[Start of Attachment]

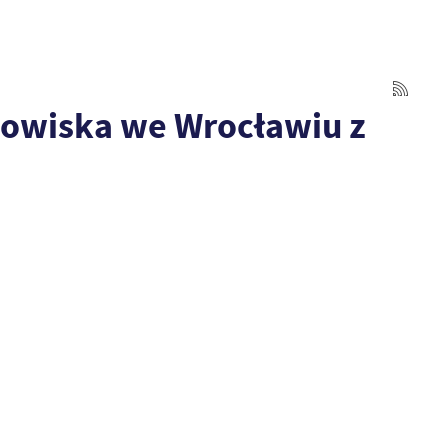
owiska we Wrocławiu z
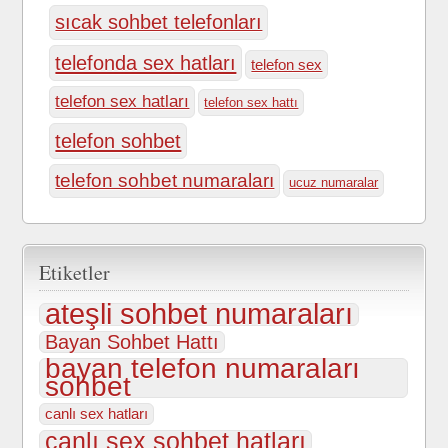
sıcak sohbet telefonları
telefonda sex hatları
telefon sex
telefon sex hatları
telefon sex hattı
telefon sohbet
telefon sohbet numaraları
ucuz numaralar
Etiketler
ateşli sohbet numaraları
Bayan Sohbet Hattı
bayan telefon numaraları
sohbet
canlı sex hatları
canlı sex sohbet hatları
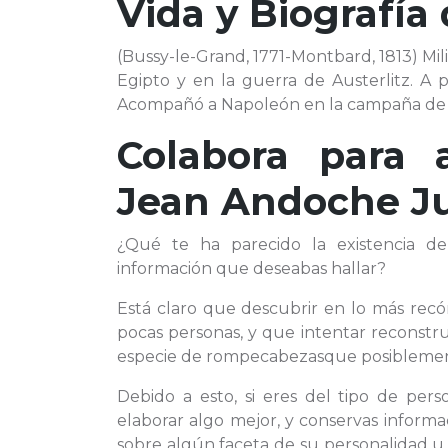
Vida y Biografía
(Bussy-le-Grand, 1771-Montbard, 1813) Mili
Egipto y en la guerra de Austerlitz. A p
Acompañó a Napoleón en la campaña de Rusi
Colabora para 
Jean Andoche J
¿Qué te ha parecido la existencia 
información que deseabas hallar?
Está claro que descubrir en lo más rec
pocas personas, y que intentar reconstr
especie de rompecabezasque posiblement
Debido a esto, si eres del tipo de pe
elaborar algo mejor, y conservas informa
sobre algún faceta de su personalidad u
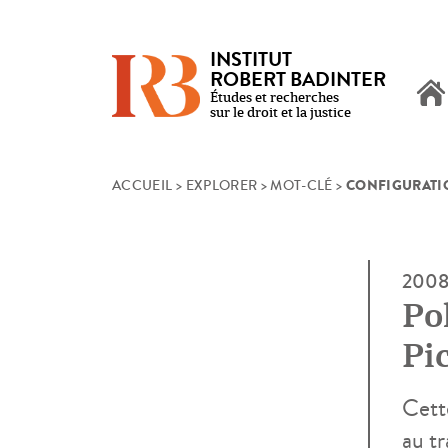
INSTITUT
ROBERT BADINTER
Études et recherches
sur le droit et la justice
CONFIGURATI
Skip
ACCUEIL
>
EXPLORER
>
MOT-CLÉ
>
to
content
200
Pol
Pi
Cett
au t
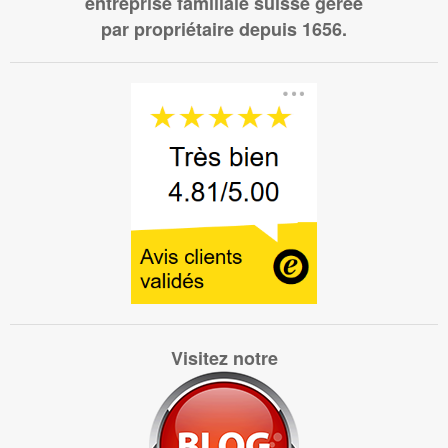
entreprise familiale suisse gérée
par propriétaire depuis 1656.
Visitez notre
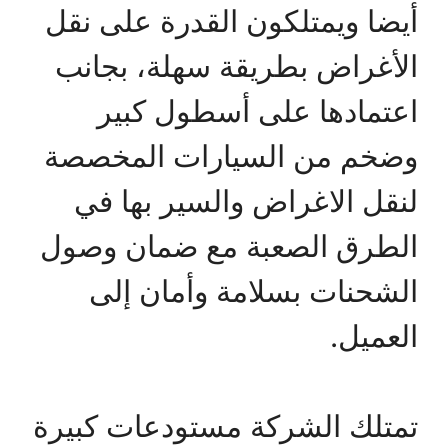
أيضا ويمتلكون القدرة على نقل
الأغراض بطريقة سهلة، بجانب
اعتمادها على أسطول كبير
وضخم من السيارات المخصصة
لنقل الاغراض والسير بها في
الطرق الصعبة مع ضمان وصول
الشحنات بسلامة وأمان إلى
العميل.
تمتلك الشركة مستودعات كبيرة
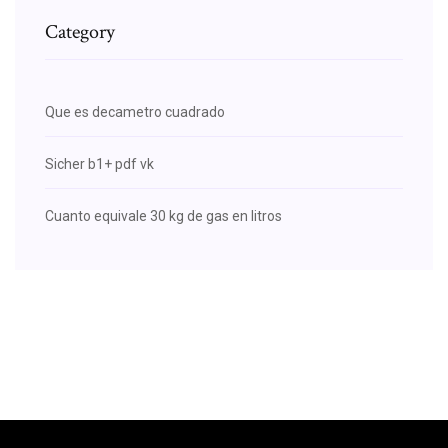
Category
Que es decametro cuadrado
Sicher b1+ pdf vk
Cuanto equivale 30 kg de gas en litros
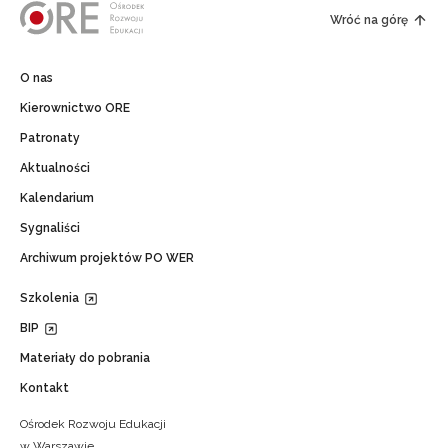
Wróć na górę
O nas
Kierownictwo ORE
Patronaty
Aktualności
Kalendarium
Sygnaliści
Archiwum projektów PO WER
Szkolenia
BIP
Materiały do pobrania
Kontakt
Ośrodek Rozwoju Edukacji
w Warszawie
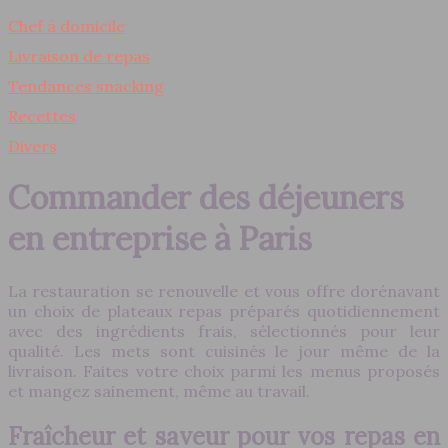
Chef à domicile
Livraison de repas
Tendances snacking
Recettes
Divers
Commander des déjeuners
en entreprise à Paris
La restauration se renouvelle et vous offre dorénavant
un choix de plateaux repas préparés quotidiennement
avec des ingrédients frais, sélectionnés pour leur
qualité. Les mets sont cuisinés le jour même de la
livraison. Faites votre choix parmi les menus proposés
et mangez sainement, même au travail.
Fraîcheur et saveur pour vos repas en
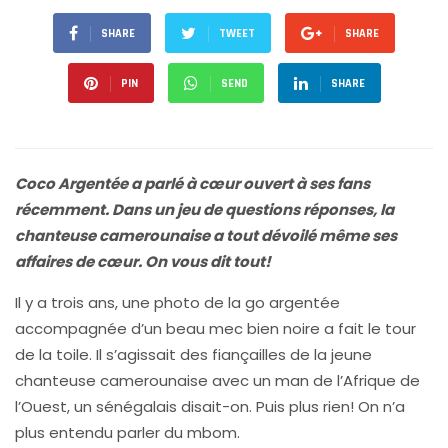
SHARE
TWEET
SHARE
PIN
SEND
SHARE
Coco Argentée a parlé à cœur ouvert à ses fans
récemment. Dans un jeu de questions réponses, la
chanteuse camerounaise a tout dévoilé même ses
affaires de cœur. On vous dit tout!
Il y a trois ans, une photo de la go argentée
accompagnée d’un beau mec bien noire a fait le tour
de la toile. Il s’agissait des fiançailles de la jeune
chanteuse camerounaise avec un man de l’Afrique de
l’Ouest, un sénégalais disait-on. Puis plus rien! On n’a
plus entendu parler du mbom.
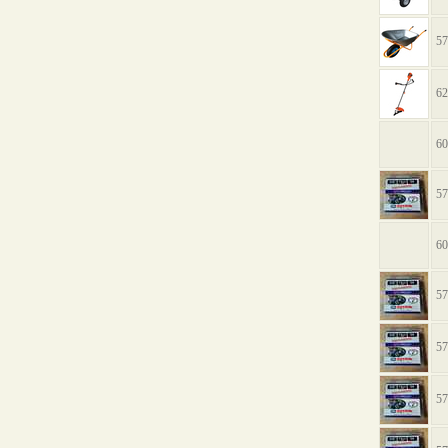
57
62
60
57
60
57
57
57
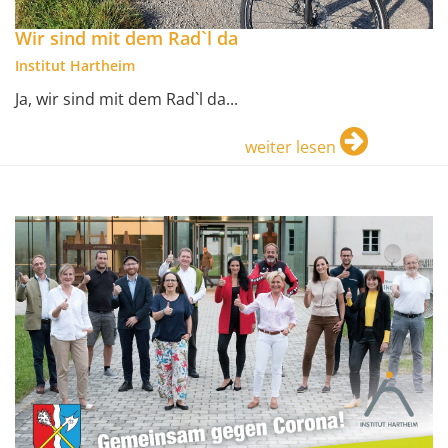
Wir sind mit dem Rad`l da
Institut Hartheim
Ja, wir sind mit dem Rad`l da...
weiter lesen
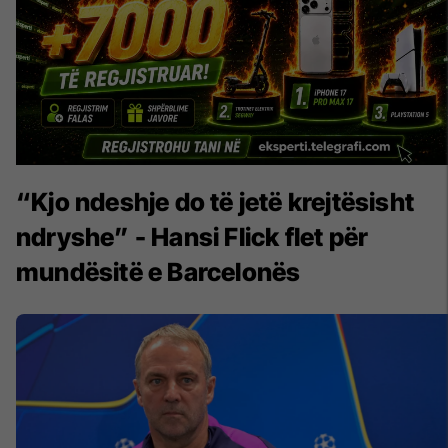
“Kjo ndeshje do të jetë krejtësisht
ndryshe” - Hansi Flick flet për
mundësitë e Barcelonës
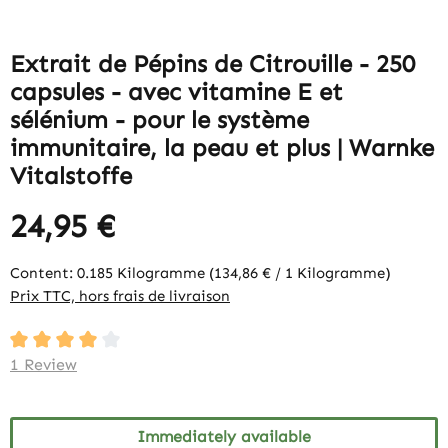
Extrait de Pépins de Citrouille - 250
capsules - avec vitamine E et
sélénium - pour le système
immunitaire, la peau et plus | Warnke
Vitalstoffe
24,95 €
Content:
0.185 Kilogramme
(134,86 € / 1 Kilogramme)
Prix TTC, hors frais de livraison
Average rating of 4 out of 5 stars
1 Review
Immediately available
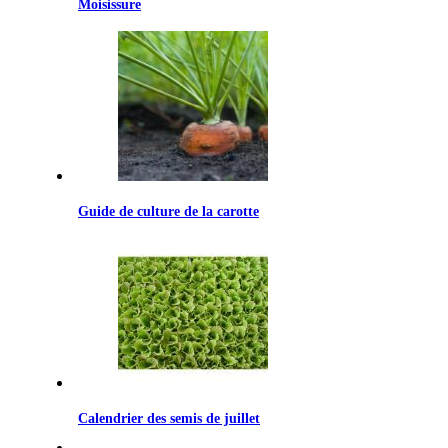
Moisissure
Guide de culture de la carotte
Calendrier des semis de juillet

[End of Attachment]

Problem details ▸
Read each line of the data and count the ones that include "camerounaise", answering with the number alone.

Solution to the exercise ▸
2